THE DATA: Begin
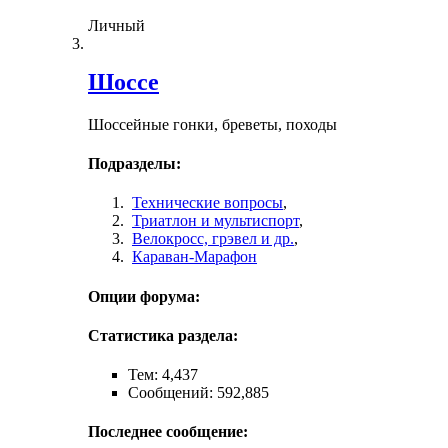
Личный
Шоссе
Шоссейные гонки, бреветы, походы
Подразделы:
Технические вопросы
,
Триатлон и мультиспорт
,
Велокросc, грэвел и др.
,
Караван-Марафон
Опции форума:
Статистика раздела:
Тем: 4,437
Сообщений: 592,885
Последнее сообщение:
THE DATA: End
The complete set of records should be written out again, pictures excluded.

Личный
Шоссе
Шоссейные гонки, бреветы, походы
Подразделы:
Технические вопросы
,
Триатлон и мультиспорт
,
Велокросc, грэвел и др.
,
Караван-Марафон
Опции форума:
Статистика раздела:
Тем: 4,437
Сообщений: 592,885
Последнее сообщение:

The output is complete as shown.